Le président de la République, voulant bien faire et soulager la masse sociale, a pris une décision salutaire d’une baisse du loyer pour une partie vulnérable de la société. Néanmoins, certains acteurs ont trouvé des voies et moyens pour la contourner. Dans ce genre de situation, Il faut avoir l’œil d’expert pour une analyse parfaite.

 Tant que nous nous baserons sur la surface corrigée pour le calcul du loyer au Sénégal, le loyer sera toujours élevé parce que le foncier est très spéculatif, les constructions très couteuses et le financement est très abusif avec des taux de 10% TTC en moyenne inférieure au taux de rentabilité réel du marché.

 Les chiffres sont parlants : avant 2000, il y avait 54% de propriétaires contre 46% de locataires en se référant l’étude de l’ANDS de 2010 sur les loyers. De nos jours, nous observons un taux 64% de locataires contre 36% de propriétaires en 2021. La cherté du loyer est le principal obstacle de l’accès à la propriété du sénégalais lamda.

Quelles sont les solutions pour bloquer les inflations futures ?

 Les inflations immobilières au Sénégal peuvent être régulées en impactant de manière fortes et systématiques sur le secteur, les acteurs, les politiques. Les solutions primordiales sont au nombre de tris :

Il y a d’abord, la régulation du secteur et l’accès au métier d’agent immobilier. L’Etat se doit de contrôler l’accès au métier d’agent immobilier au Sénégal sous l’égide d’organisation telle que la FACIS qui regroupe plus de 300 agences et courtiers immobiliers. Dans cet élan de régulation, nous avons depuis 2017, soumis au ministère du Commerce un document basé sur une étude rigoureuse des membres de la FACIS avec des experts renommés et en conformité aux réalités du métier, une proposition sur le nouveau cadre réglementaire de l’agent immobilier au Sénégal. Nous sommes toujours en attente d’une suite favorable.

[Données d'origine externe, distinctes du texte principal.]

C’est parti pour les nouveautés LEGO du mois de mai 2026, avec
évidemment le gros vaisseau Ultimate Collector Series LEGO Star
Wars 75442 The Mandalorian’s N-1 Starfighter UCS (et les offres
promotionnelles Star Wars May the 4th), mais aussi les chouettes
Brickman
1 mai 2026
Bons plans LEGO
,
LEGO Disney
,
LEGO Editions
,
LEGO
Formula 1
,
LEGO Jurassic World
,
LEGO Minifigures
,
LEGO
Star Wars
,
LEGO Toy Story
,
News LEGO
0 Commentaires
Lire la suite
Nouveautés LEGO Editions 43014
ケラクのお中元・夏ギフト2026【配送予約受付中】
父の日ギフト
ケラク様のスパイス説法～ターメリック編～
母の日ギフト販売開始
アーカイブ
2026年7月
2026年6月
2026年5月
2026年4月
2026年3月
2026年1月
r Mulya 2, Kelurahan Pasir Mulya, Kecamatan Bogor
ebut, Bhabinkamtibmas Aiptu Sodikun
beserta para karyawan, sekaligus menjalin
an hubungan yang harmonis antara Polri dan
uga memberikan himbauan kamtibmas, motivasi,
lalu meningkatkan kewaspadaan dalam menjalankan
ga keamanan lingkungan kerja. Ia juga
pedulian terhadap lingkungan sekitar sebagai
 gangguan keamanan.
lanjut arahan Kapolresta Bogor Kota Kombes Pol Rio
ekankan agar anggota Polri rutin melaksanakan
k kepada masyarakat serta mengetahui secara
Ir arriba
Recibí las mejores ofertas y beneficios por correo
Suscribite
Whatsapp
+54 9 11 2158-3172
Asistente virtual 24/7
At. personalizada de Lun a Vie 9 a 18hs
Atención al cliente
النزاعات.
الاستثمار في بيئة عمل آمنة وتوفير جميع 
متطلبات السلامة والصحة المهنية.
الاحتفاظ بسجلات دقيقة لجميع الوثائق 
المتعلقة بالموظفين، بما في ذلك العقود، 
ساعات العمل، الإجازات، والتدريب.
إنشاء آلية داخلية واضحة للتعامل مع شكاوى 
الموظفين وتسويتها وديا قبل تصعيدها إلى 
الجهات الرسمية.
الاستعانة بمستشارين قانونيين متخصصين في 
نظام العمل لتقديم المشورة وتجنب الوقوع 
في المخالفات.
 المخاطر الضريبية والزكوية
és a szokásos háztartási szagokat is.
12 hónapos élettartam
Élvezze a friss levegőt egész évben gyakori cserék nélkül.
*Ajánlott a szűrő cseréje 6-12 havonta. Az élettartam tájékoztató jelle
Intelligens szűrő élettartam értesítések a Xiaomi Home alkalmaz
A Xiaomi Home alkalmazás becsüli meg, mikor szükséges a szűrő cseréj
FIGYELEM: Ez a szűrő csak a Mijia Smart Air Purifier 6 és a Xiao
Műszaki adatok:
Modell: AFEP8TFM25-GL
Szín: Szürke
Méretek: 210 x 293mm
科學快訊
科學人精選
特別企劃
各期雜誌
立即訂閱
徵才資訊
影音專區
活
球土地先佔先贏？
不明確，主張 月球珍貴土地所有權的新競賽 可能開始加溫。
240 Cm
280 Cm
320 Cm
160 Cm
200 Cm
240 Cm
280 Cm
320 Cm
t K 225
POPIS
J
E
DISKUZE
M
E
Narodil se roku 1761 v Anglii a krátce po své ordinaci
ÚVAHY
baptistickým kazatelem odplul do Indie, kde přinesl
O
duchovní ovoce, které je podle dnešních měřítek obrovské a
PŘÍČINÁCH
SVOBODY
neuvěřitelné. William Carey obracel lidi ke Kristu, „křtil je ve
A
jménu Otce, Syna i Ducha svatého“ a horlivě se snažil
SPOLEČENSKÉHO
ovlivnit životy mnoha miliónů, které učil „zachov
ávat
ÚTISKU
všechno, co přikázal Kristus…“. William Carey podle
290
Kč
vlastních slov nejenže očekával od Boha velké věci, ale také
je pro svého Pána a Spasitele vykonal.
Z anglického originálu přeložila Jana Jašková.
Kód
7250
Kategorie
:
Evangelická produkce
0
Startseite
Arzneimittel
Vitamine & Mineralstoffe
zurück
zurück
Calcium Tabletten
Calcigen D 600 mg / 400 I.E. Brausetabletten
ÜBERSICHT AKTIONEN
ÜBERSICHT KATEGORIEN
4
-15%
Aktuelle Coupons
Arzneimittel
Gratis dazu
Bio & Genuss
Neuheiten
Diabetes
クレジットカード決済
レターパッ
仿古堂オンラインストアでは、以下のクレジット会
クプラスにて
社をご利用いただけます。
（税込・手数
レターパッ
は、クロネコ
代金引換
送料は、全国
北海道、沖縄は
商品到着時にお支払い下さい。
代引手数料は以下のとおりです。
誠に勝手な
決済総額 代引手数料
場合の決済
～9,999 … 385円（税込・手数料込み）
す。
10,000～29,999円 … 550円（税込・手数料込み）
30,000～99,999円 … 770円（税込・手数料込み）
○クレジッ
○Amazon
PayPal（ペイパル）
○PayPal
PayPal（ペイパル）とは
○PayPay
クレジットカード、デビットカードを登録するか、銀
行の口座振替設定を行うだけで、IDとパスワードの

L’autre solution est relative au mode calcul basé sur un indice de loyer national. Ainsi, le calcul du loyer doit se faire sur une analyse pertinente du marché avec l’appui de l’ordre des experts immobiliers, des notaires et la chambre d’agences immobilières, la FACIS et non des associations consuméristes qui ne maîtrisent rien en matière immobilière. Seul cet indice de loyer publié périodiquement pourra faire foi dans le calcul de loyer.

La troisième et dernière solution concerne la politique de loyer social. En effet, l’Etat du Sénégal doit mettre en place une politique de loyer social en partenariat avec les agences immobilières et les structures étatiques telles que la Sicap, SNHLM et la CDC.

Dans tous les pays occidentaux, les loyers sociaux représentent au moins 34 % du parc locatif pour contrecarrer les offres du privé. Ceci permettra de stabiliser l’offre locative et réduire l’impact du secteur privé dans la spéculation immobilière.

Enfin, nous lançons un appel au gouvernement de bien vouloir interagir avec les vrais acteurs du métier pour un impact réel des politiques gouvernementales en matières immobilières.

A noter, par ailleurs, que les agences immobilières doivent toucher entre 4 et 6% de commissions selon la valeur du loyer mensuel.